Kebanggaan nusantara sebagai untaian zamrut yang menjadi kidung merdu selama ini terancam putus. Maka seperti prediksi Compton, seandainya untaian rumit yang melingkari persatuan Indonesia itu longgar dan putus, permata pertama yang jatuh tentulah Aceh (Compton, 1993:45). Benar dan tidaknya prediksi tersebut, hal tersebut menjadi kekawatiran kita semua, akankah sindrom Balkanisasi akan kita alami setelah Timor Timur benar-benar bercerai dari Republik Indonesia?

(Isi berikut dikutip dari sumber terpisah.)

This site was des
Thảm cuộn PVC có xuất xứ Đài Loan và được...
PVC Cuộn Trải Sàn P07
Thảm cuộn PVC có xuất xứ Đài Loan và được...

Berbagai macam gejolak sosial senantiasa diwarnai penonjolan simbol-simbol perbedaan suku, ras, agama dan antar golongan. Apa yang muncul saat ini seolah merupakan akumulasi kerapuhan dari kenyataan-kenyataan yang selama ini dibungkus dalam wadah bhineka tunggal ika yang meninggalkan prinsip-prinsip keadilan.

Dalam konteks realitas empiris yang demikian itu lalu apa yang mampu diperbuat (sebagai bangsa) selain berefleksi, retrospeksi, meluruskan kembali jalan sejarah. Momentum ini seharusnya menyadarkan bahwa selama ini kita dipaksa untuk memberhalakan persatuan dan kesatuan, sedangkan praktek ketidak adilan berlangsung dalam kewajaran dan tanpa kontrol bahkan menjadi bagian yang menemukan justifikasinya.

QUO VADIS NASIONALISME INDONESIA?

Bangsa bukanlah asosiasi sukarela, melainkan komunitas dimana sebagian besar anggotanya dilahirkan dan mati sehingga kita bersama-sama terikat dengan saudara sebangsa dalam sebuah komunitas takdir. Selain itu komunitas ini memiliki sejarah yang paling panjang , sehingga kewajiban-kewajiban kita tidak hanya bagi mereka yang sezaman tetapi juga bagi para anggota komunitas dimasa lalu dan masa depan, kita harus berpegang teguh pada prinsip kebangsaan, sementara berjuang untuk menempa identitas nasional yang dapat mengakomodasi pluralisme (Miller, 1995; 416-420). Prinsip kebangsaan tersebut adalah kesatuan (unity), kebebasan (liberty), kesamaan (equality), kepribadian (personality) dan prestasi (performance) (Sartono, 1995;15)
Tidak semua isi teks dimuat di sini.